EXERCISE INPUT: Begin

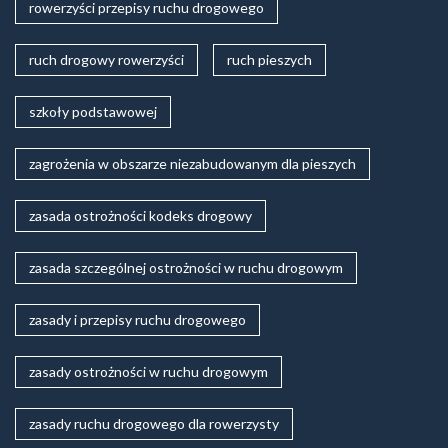
rowerzyści przepisy ruchu drogowego
ruch drogowy rowerzyści
ruch pieszych
szkoły podstawowej
zagrożenia w obszarze niezabudowanym dla pieszych
zasada ostrożności kodeks drogowy
zasada szczególnej ostrożności w ruchu drogowym
zasady i przepisy ruchu drogowego
zasady ostrożności w ruchu drogowym
zasady ruchu drogowego dla rowerzysty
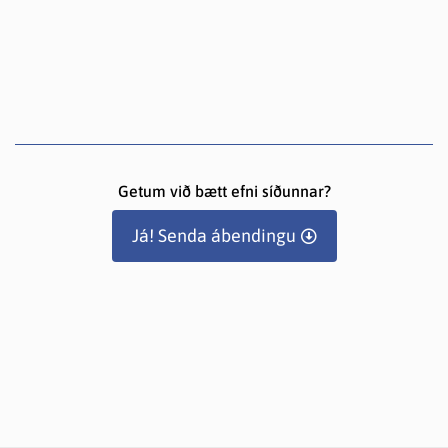
Getum við bætt efni síðunnar?
Já! Senda ábendingu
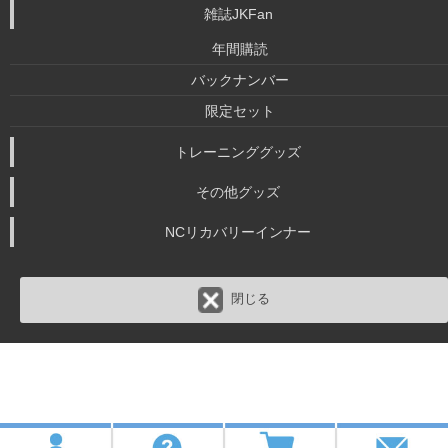
雑誌JKFan
年間購読
バックナンバー
限定セット
トレーニンググッズ
その他グッズ
NCリカバリーインナー
閉じる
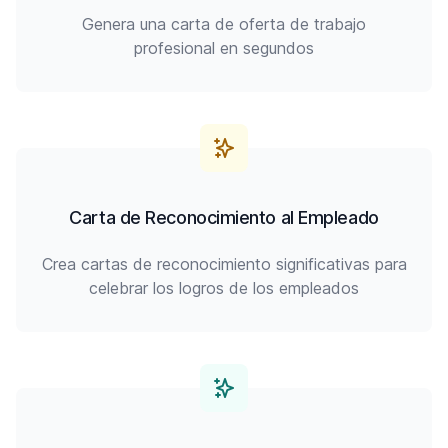
Genera una carta de oferta de trabajo
profesional en segundos
Carta de Reconocimiento al Empleado
Crea cartas de reconocimiento significativas para
celebrar los logros de los empleados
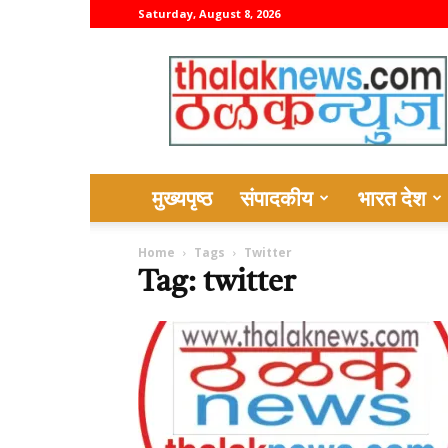
Saturday, August 8, 2026
thalaknews
मुख्यपृष्ठ
संपादकीय
भारत देश
Home
Tags
Twitter
Tag: twitter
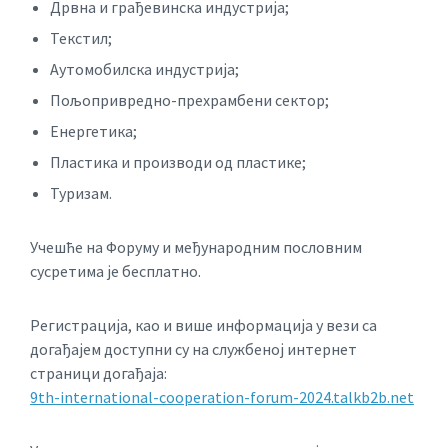
Дрвна и грађевинска индустрија;
Текстил;
Аутомобилска индустрија;
Пољопривредно-прехрамбени сектор;
Енергетика;
Пластика и производи од пластике;
Туризам.
Учешће на Форуму и међународним пословним
сусретима је бесплатно.
Регистрација, као и више информација у вези са
догађајем доступни су на службеној интернет
страници догађаја:
9th-international-cooperation-forum-2024.talkb2b.net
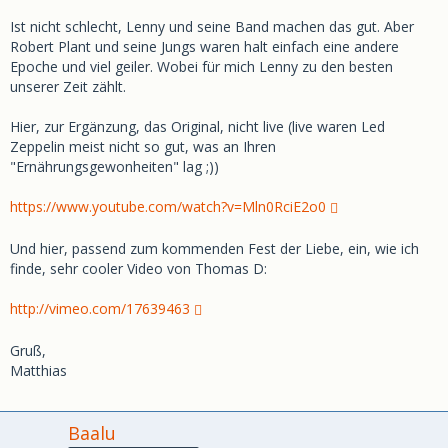
_S
Ist nicht schlecht, Lenny und seine Band machen das gut. Aber
Robert Plant und seine Jungs waren halt einfach eine andere
Epoche und viel geiler. Wobei für mich Lenny zu den besten
unserer Zeit zählt.
Hier, zur Ergänzung, das Original, nicht live (live waren Led
Zeppelin meist nicht so gut, was an Ihren
"Ernährungsgewonheiten" lag ;))
https://www.youtube.com/watch?v=Mln0RciE2o0
Und hier, passend zum kommenden Fest der Liebe, ein, wie ich
finde, sehr cooler Video von Thomas D:
http://vimeo.com/17639463
Gruß,
Matthias
Baalu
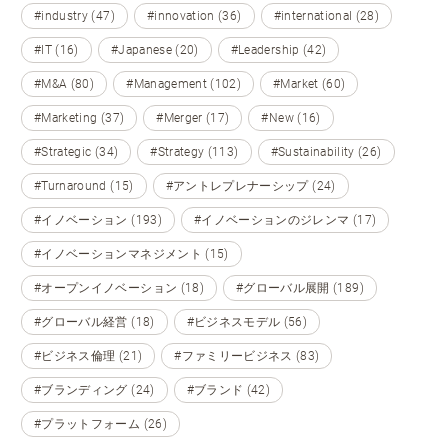
#industry (47)
#innovation (36)
#international (28)
#IT (16)
#Japanese (20)
#Leadership (42)
#M&A (80)
#Management (102)
#Market (60)
#Marketing (37)
#Merger (17)
#New (16)
#Strategic (34)
#Strategy (113)
#Sustainability (26)
#Turnaround (15)
#アントレプレナーシップ (24)
#イノベーション (193)
#イノベーションのジレンマ (17)
#イノベーションマネジメント (15)
#オープンイノベーション (18)
#グローバル展開 (189)
#グローバル経営 (18)
#ビジネスモデル (56)
#ビジネス倫理 (21)
#ファミリービジネス (83)
#ブランディング (24)
#ブランド (42)
#プラットフォーム (26)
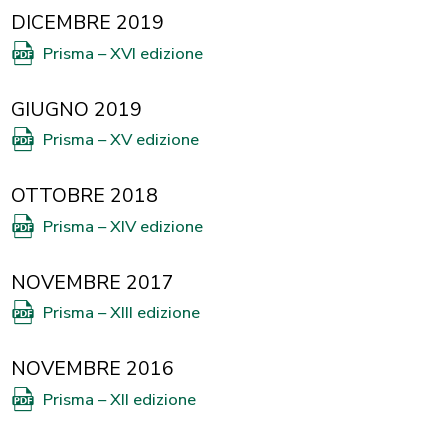
DICEMBRE 2019
Prisma – XVI edizione
GIUGNO 2019
Prisma – XV edizione
OTTOBRE 2018
Prisma – XIV edizione
NOVEMBRE 2017
Prisma – XIII edizione
NOVEMBRE 2016
Prisma – XII edizione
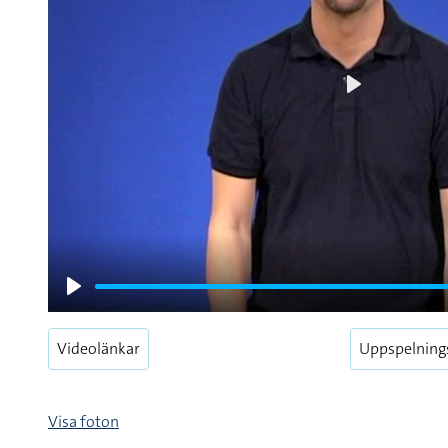
Play
Play
Videolänkar
Uppspelning
Visa foton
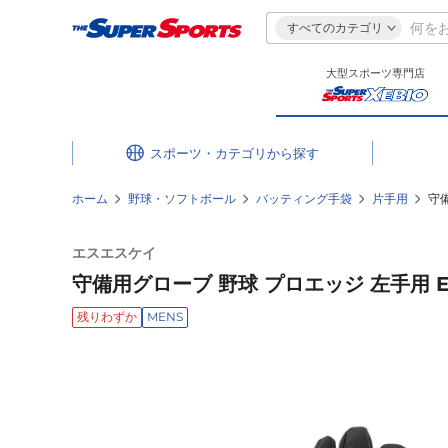
すべてのカテゴリ
大型スポーツ専門店
スポーツ・カテゴリ
ホーム
野球・ソフトボール
バッティング手袋
片手用
守備
エスエスケイ
守備用グローブ 野球 プロエッジ 左手用 EB
残りわずか
MENS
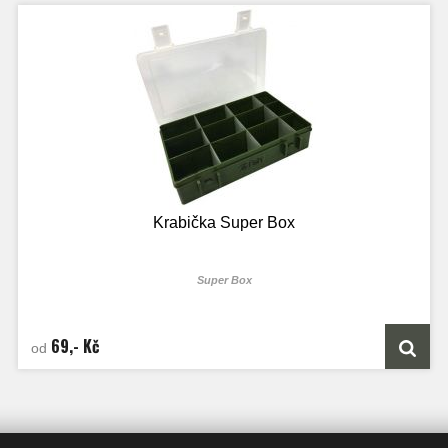
Krabička Super Box
Super Box
69,- Kč
od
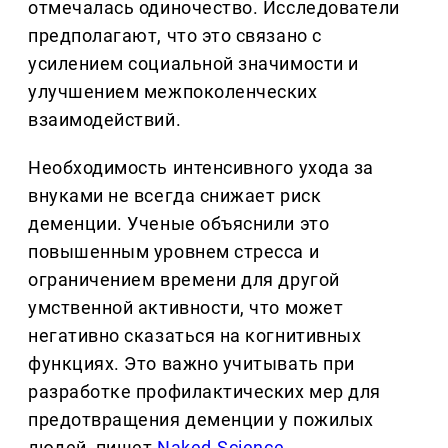
отмечалась одиночество. Исследователи
предполагают, что это связано с
усилением социальной значимости и
улучшением межпоколенческих
взаимодействий.
Необходимость интенсивного ухода за
внуками не всегда снижает риск
деменции. Ученые объяснили это
повышенным уровнем стресса и
ограничением времени для другой
умственной активности, что может
негативно сказаться на когнитивных
функциях. Это важно учитывать при
разработке профилактических мер для
предотвращения деменции у пожилых
людей, пишет
Naked-Science
.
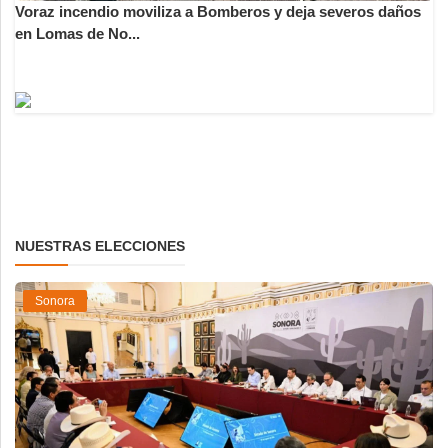
Voraz incendio moviliza a Bomberos y deja severos daños
en Lomas de No...
NUESTRAS ELECCIONES
Sonora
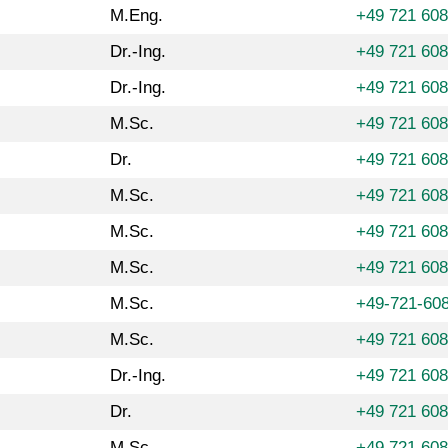
M.Eng.
+49 721 608
Dr.-Ing.
+49 721 60
Dr.-Ing.
+49 721 60
M.Sc.
+49 721 608
Dr.
+49 721 60
M.Sc.
+49 721 60
M.Sc.
+49 721 608
M.Sc.
+49 721 60
M.Sc.
+49-721-60
M.Sc.
+49 721 60
Dr.-Ing.
+49 721 60
Dr.
+49 721 60
M.Sc.
+49 721 608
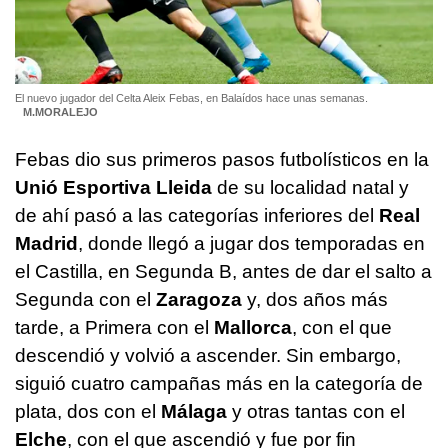
El nuevo jugador del Celta Aleix Febas, en Balaídos hace unas semanas.
M.MORALEJO
Febas dio sus primeros pasos futbolísticos en la
Unió Esportiva Lleida
de su localidad natal y
de ahí pasó a las categorías inferiores del
Real
Madrid
, donde llegó a jugar dos temporadas en
el Castilla, en Segunda B, antes de dar el salto a
Segunda con el
Zaragoza
y, dos años más
tarde, a Primera con el
Mallorca
, con el que
descendió y volvió a ascender. Sin embargo,
siguió cuatro campañas más en la categoría de
plata, dos con el
Málaga
y otras tantas con el
Elche
, con el que ascendió y fue por fin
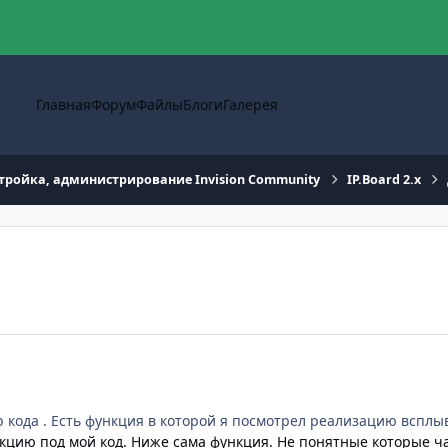
Главная
Форум
Файлы
Блоги
Галерея
тройка, администрирование Invision Community
IP.Board 2.x
b кода . Есть функция в которой я посмотрел реализацию вспл
кцию под мой код. Ниже сама функция. Не понятные которые ча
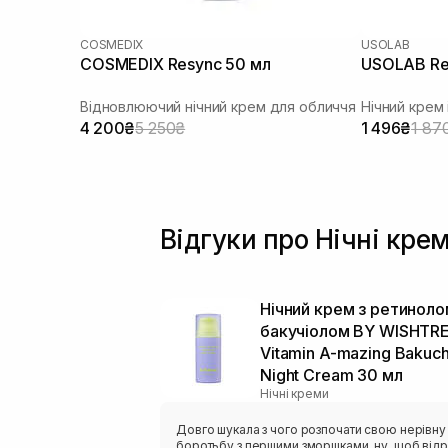
COSMEDIX
USOLAB
COSMEDIX Resync 50 мл
USOLAB Ret
Відновлюючий нічний крем для обличчя
Нічний крем
4 200₴
5 250₴
1 496₴
1 87
Відгуки про Нічні кре
Нічний крем з ретиноло
бакучіолом BY WISHTR
Vitamin A-mazing Bakuch
Night Cream 30 мл
Нічні креми
Довго шукала з чого розпочати свою нерівну
боротьбу з першими зморшками, ну, щоб відр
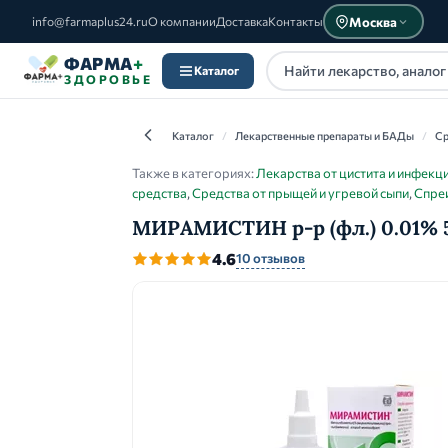
Москва
info@farmaplus24.ru
О компании
Доставка
Контакты
ФАРМА
+
Каталог
ЗДОРОВЬЕ
Каталог
/
Лекарственные препараты и БАДы
/
Ср
Также в категориях:
Лекарства от цистита и инфек
средства
,
Средства от прыщей и угревой сыпи
,
Спреи
МИРАМИСТИН р-р (фл.) 0.01% 
Каталог
4.6
10 отзывов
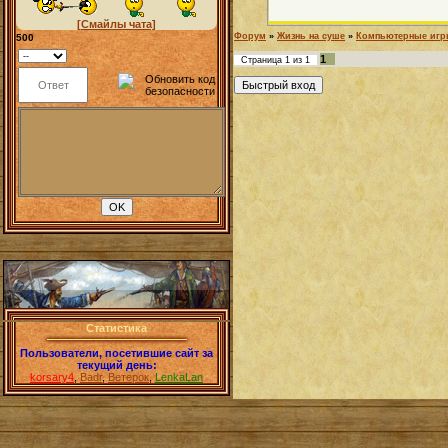
[Смайлы чата]
Форум
»
Жизнь на суше
»
Компьютерные иг
500
1
Страница
1
из
1
Статистика
Пользователи, посетившие сайт за
текущий день:
korsary4
,
Badr
,
Ветерок
,
LenkaLan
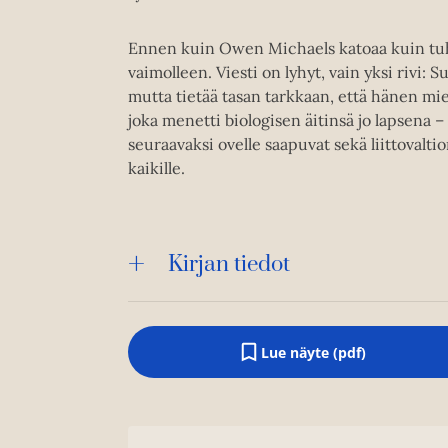
Ennen kuin Owen Michaels katoaa kuin tuh
vaimolleen. Viesti on lyhyt, vain yksi rivi
mutta tietää tasan tarkkaan, että hänen mie
joka menetti biologisen äitinsä jo lapsena – 
seuraavaksi ovelle saapuvat sekä liittovaltio
kaikille.
Kirjan tiedot
Lue näyte (pdf)
A
u
k
e
a
a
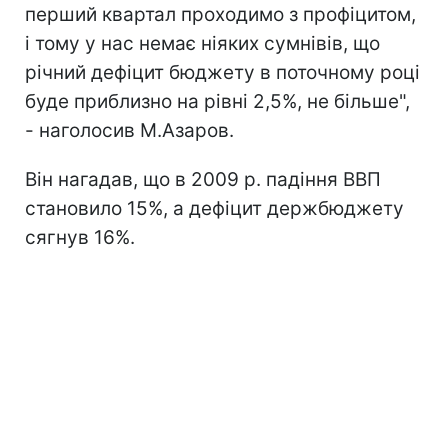
перший квартал проходимо з профіцитом,
і тому у нас немає ніяких сумнівів, що
річний дефіцит бюджету в поточному році
буде приблизно на рівні 2,5%, не більше",
- наголосив М.Азаров.
Він нагадав, що в 2009 р. падіння ВВП
становило 15%, а дефіцит держбюджету
сягнув 16%.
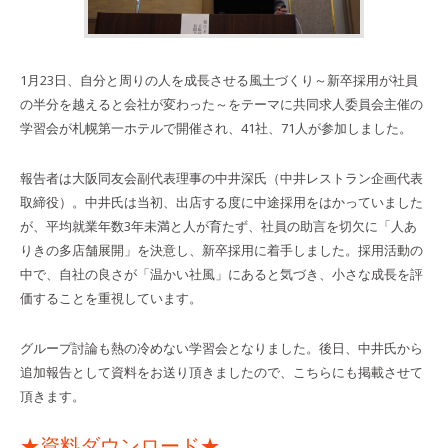
1月23日、自分と周りの人を成長させる風土づくり～新卒採用が社員
の半分を越えると会社が変わった～をテーマに共同求人委員会主催の
学習会が札幌第一ホテルで開催され、41社、71人が参加しました。
報告者は大阪同友会副代表理事の中井深氏（中井レストラン企画代表
取締役）。中井氏は当初、出店する度に中途採用をはかっていました
が、平均就業年数3年未満と人が育たず、社員の助言を切欠に「人あ
りきの多店舗展開」を決意し、新卒採用に着手しました。採用活動の
中で、自社の良さが「温かい社風」にあると気づき、小さな成長を評
価することを重視しています。
グループ討論も熱の冷めない学習会となりました。後日、中井氏から
追加報告として資料をお送り頂きましたので、こちらにも掲載させて
頂きます。
★資料ダウンロード★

EXERCISE INPUT: End

> [WHAT IS REQUIRED]
Give an exact copy of the listing, without its pictures.

> [WRITTEN RESPONSE]
rowerzyści przepisy ruchu drogowego
ruch drogowy rowerzyści
ruch pieszych
szkoły podstawowej
zagrożenia w obszarze niezabudowanym dla pieszych
zasada ostrożności kodeks drogowy
zasada szczególnej ostrożności w ruchu drogowym
zasady i przepisy ruchu drogowego
zasady ostrożności w ruchu drogowym
zasady ruchu drogowego dla rowerzysty
Getum við bætt efni síðunnar?
Já! Senda ábendingu
雑誌JKFan
年間購読
バックナンバー
限定セット
トレーニンググッズ
その他グッズ
NCリカバリーインナー
閉じる
Genera una carta de oferta de trabajo
profesional en segundos
Carta de Reconocimiento al Empleado
Crea cartas de reconocimiento significativas para
celebrar los logros de los empleados
Saturday, August 8, 2026
thalaknews
मुख्यपृष्ठ
संपादकीय
भारत देश
Home
Tags
Twitter
Tag: twitter
Дрвна и грађевинска индустрија;
Текстил;
Аутомобилска индустрија;
Пољопривредно-прехрамбени сектор;
Енергетика;
Пластика и производи од пластике;
Туризам.
Учешће на Форуму и међународним пословним
сусретима је бесплатно.
Регистрација, као и више информација у вези са
догађајем доступни су на службеној интернет
страници догађаја:
9th-international-cooperation-forum-2024.talkb2b.net
_S
Ist nicht schlecht, Lenny und seine Band machen das gut. Aber
Robert Plant und seine Jungs waren halt einfach eine andere
Epoche und viel geiler. Wobei für mich Lenny zu den besten
unserer Zeit zählt.
Hier, zur Ergänzung, das Original, nicht live (live waren Led
Zeppelin meist nicht so gut, was an Ihren
"Ernährungsgewonheiten" lag ;))
https://www.youtube.com/watch?v=Mln0RciE2o0
Und hier, passend zum kommenden Fest der Liebe, ein, wie ich
finde, sehr cooler Video von Thomas D:
http://vimeo.com/17639463
Gruß,
Matthias
Baalu
#industry (47)
#innovation (36)
#international (28)
#IT (16)
#Japanese (20)
#Leadership (42)
#M&A (80)
#Management (102)
#Market (60)
#Marketing (37)
#Merger (17)
#New (16)
#Strategic (34)
#Strategy (113)
#Sustainability (26)
#Turnaround (15)
#アントレプレナーシップ (24)
#イノベーション (193)
#イノベーションのジレンマ (17)
#イノベーションマネジメント (15)
#オープンイノベーション (18)
#グローバル展開 (189)
#グローバル経営 (18)
#ビジネスモデル (56)
#ビジネス倫理 (21)
#ファミリービジネス (83)
#ブランディング (24)
#ブランド (42)
#プラットフォーム (26)
DICEMBRE 2019
Prisma – XVI edizione
GIUGNO 2019
Prisma – XV edizione
OTTOBRE 2018
Prisma – XIV edizione
NOVEMBRE 2017
Prisma – XIII edizione
NOVEMBRE 2016
Prisma – XII edizione
Play
Play
Videolänkar
Uppspelning
Visa foton
すべてのカテゴリ
大型スポーツ専門店
スポーツ・カテゴリ
ホーム
野球・ソフトボール
バッティング手袋
片手用
守備
エスエスケイ
守備用グローブ 野球 プロエッジ 左手用 EB
残りわずか
MENS
Krabička Super Box
Super Box
69,- Kč
od
отмечалась одиночество. Исследователи
предполагают, что это связано с
усилением социальной значимости и
улучшением межпоколенческих
взаимодействий.
Необходимость интенсивного ухода за
внуками не всегда снижает риск
деменции. Ученые объяснили это
повышенным уровнем стресса и
ограничением времени для другой
умственной активности, что может
негативно сказаться на когнитивных
функциях. Это важно учитывать при
разработке профилактических мер для
предотвращения деменции у пожилых
людей, пишет
Naked-Science
.
Voraz incendio moviliza a Bomberos y deja severos daños
en Lomas de No...
NUESTRAS ELECCIONES
Sonora
M.Eng.
+49 721 608
Dr.-Ing.
+49 721 60
Dr.-Ing.
+49 721 60
M.Sc.
+49 721 608
Dr.
+49 721 60
M.Sc.
+49 721 60
M.Sc.
+49 721 608
M.Sc.
+49 721 60
M.Sc.
+49-721-60
M.Sc.
+49 721 60
Dr.-Ing.
+49 721 60
Dr.
+49 721 60
M.Sc.
+49 721 608
El nuevo jugador del Celta Aleix Febas, en Balaídos hace unas semanas.
M.MORALEJO
Febas dio sus primeros pasos futbolísticos en la
Unió Esportiva Lleida
de su localidad natal y
de ahí pasó a las categorías inferiores del
Real
Madrid
, donde llegó a jugar dos temporadas en
el Castilla, en Segunda B, antes de dar el salto a
Segunda con el
Zaragoza
y, dos años más
tarde, a Primera con el
Mallorca
, con el que
descendió y volvió a ascender. Sin embargo,
siguió cuatro campañas más en la categoría de
plata, dos con el
Málaga
y otras tantas con el
Elche
, con el que ascendió y fue por fin
Главная
Форум
Файлы
Блоги
Галерея
тройка, администрирование Invision Community
IP.Board 2.x
b кода . Есть функция в которой я посмотрел реализацию вспл
кцию под мой код. Ниже сама функция. Не понятные которые ча
COSMEDIX
USOLAB
COSMEDIX Resync 50 мл
USOLAB Ret
Відновлюючий нічний крем для обличчя
Нічний крем
4 200₴
5 250₴
1 496₴
1 87
Відгуки про Нічні кре
Нічний крем з ретиноло
бакучіолом BY WISHTR
Vitamin A-mazing Bakuch
Night Cream 30 мл
Нічні креми
Довго шукала з чого розпочати свою нерівну
боротьбу з першими зморшками, ну, щоб відр
Москва
info@farmaplus24.ru
О компании
Доставка
Контакты
ФАРМА
+
Каталог
ЗДОРОВЬЕ
Каталог
/
Лекарственные препараты и БАДы
/
Ср
Также в категориях:
Лекарства от цистита и инфек
средства
,
Средства от прыщей и угревой сыпи
,
Спреи
МИРАМИСТИН р-р (фл.) 0.01% 
Каталог
4.6
10 отзывов
[Смайлы чата]
Форум
»
Жизнь на суше
»
Компьютерные иг
500
1
Страница
1
из
1
Статистика
Пользователи, посетившие сайт за
текущий день:
korsary4
,
Badr
,
Ветерок
,
LenkaLan
Ennen kuin Owen Michaels katoaa kuin tuh
vaimolleen. Viesti on lyhyt, vain yksi rivi
mutta tietää tasan tarkkaan, että hänen mie
joka menetti biologisen äitinsä jo lapsena – 
seuraavaksi ovelle saapuvat sekä liittovaltio
kaikille.
Kirjan tiedot
Lue näyte (pdf)
A
u
k
e
a
a
перший квартал проходимо з профіцитом,
і тому у нас немає ніяких сумнівів, що
річний дефіцит бюджету в поточному році
буде приблизно на рівні 2,5%, не більше",
- наголосив М.Азаров.
Він нагадав, що в 2009 р. падіння ВВП
становило 15%, а дефіцит держбюджету
сягнув 16%.
1月23日、自分と周りの人を成長させる風土づくり～新卒採用が社員
の半分を越えると会社が変わった～をテーマに共同求人委員会主催の
学習会が札幌第一ホテルで開催され、41社、71人が参加しました。
報告者は大阪同友会副代表理事の中井深氏（中井レストラン企画代表
取締役）。中井氏は当初、出店する度に中途採用をはかっていました
が、平均就業年数3年未満と人が育たず、社員の助言を切欠に「人あ
りきの多店舗展開」を決意し、新卒採用に着手しました。採用活動の
中で、自社の良さが「温かい社風」にあると気づき、小さな成長を評
価することを重視しています。
グループ討論も熱の冷めない学習会となりました。後日、中井氏から
追加報告として資料をお送り頂きましたので、こちらにも掲載させて
頂きます。
★資料ダウンロード★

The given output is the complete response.